A minor incident highlighted a serious problem last week. Liberian airfield workers just could not grasp the U.S. logic in shutting down a nice strategic base like Roberts Field, on the west bulge of Africa. They missed their regular pay. The Army had buttoned up the big Air Transport base at the end of March and left a handful of G.I. guards to hold off the exuberant jungle and its prowlers from the runways and buildings.

Prowlers promptly appeared, and prowling led to trouble. Warehouses caught fire. One native tangled with a live power line and electrocuted himself. A fortnight ago, a U.S. sentry shot and fatally wounded a Liberian who had climbed into the barracks. One day the guard detachment found itself encircled by 100 Liberians armed with knives, rocks and clubs (and breathing fumes of fermented cane juice).

Two Liberian Army officers persuaded their bibulous countrymen to disperse. Now the U.S. Army has more than doubled the Roberts Field garrison--it flew in 13 more G.I.s from the occupation forces in Germany.
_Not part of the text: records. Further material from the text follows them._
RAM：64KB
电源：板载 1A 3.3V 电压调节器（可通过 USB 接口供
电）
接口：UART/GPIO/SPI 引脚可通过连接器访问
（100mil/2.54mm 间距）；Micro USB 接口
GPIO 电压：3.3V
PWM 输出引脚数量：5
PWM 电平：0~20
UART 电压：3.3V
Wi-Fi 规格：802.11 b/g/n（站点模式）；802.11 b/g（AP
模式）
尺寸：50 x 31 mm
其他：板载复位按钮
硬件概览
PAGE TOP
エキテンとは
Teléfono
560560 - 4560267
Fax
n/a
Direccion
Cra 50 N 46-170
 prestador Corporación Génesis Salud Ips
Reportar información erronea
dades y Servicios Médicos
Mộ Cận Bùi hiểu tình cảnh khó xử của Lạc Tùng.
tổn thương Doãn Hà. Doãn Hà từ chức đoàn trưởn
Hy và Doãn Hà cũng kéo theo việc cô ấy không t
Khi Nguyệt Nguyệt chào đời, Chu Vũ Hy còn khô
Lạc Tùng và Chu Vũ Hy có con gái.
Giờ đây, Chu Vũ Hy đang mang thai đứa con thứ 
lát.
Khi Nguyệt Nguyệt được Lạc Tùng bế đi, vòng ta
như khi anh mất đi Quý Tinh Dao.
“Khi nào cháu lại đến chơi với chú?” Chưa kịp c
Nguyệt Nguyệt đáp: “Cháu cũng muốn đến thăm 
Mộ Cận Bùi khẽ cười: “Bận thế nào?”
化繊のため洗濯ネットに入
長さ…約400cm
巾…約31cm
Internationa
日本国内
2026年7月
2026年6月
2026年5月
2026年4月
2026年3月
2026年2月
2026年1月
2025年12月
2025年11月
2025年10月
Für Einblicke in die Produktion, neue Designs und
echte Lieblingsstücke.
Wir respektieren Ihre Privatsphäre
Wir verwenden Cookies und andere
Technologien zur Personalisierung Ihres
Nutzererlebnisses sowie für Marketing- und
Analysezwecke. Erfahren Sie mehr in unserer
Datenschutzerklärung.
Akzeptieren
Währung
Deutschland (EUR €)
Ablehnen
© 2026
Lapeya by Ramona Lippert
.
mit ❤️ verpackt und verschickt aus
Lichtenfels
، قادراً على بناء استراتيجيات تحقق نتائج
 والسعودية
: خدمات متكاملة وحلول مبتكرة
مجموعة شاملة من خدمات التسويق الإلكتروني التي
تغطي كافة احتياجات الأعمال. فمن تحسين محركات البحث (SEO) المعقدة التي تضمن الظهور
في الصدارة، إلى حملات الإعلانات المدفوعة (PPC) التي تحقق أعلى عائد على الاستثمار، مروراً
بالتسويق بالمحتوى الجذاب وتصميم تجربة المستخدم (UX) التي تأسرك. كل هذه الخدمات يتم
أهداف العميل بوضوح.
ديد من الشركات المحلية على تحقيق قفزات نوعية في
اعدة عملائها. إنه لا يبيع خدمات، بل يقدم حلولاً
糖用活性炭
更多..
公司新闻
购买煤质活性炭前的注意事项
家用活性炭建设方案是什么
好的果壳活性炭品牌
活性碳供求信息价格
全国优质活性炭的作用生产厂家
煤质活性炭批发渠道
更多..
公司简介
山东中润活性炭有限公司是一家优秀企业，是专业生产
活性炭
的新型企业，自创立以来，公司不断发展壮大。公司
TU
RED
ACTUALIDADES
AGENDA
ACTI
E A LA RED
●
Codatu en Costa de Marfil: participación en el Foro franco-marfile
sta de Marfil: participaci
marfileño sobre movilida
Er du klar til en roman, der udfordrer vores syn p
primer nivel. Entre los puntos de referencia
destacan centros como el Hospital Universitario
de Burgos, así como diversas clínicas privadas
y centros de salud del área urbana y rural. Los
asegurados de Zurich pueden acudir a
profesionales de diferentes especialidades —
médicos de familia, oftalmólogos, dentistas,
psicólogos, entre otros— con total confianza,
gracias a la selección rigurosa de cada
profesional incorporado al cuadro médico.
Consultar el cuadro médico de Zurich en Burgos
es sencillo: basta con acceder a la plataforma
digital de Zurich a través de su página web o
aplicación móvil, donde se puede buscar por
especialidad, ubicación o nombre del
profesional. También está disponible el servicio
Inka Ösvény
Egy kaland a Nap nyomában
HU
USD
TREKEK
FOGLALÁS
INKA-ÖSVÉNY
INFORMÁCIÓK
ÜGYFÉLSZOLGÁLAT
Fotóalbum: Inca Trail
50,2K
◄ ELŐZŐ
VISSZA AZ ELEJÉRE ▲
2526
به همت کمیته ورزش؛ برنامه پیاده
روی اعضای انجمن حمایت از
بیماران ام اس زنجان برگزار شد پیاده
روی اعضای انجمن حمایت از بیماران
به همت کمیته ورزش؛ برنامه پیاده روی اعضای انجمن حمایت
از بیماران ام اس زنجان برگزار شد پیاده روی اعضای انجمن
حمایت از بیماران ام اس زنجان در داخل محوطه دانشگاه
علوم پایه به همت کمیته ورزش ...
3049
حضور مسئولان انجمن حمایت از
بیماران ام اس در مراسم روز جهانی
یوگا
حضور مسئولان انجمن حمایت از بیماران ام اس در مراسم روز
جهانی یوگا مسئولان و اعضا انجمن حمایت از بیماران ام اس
Liberia's True Whig Party President William Vacanarat Shadrach Tubman did not hear about the trouble right away. He was busy on one of his frequent trips along the coast.* In Monrovia, Secretary of State Gabriel Dennis regretted the incident, was sure accounts were exaggerated, handsomely offered U.S. armed forces the protection of Liberian armed forces.

In Washington, the U.S. Government regretted the incident too. The Army finds the upkeep of remote Roberts Field a nuisance that it would gladly be quit of. The State Department emphatically disagrees. It believes that the airfield should be maintained, just in case. It fears that Britain or France might gladly take over the job of running the field if the U.S. pulled out. Both regard U.S. influence in Liberia with discreet but definite displeasure. The State Department still hopes to get Army funds for keeping up the field. Still greater hopes are pinned on the Navy, which is building port installations at Monrovia.

* Dazzled by the late Franklin D. Roosevelt, whom he met in wartime, President Tubman wants to give Liberia's lagging political institutions a new deal, has already sponsored such progressive measures as votes for women and an income tax. Ranging far from his capital, Monrovia, Tub man keeps an eye on district commissioners and frontier forces, sometimes sacks them for "malfeasance, misfeasance and unfeasance."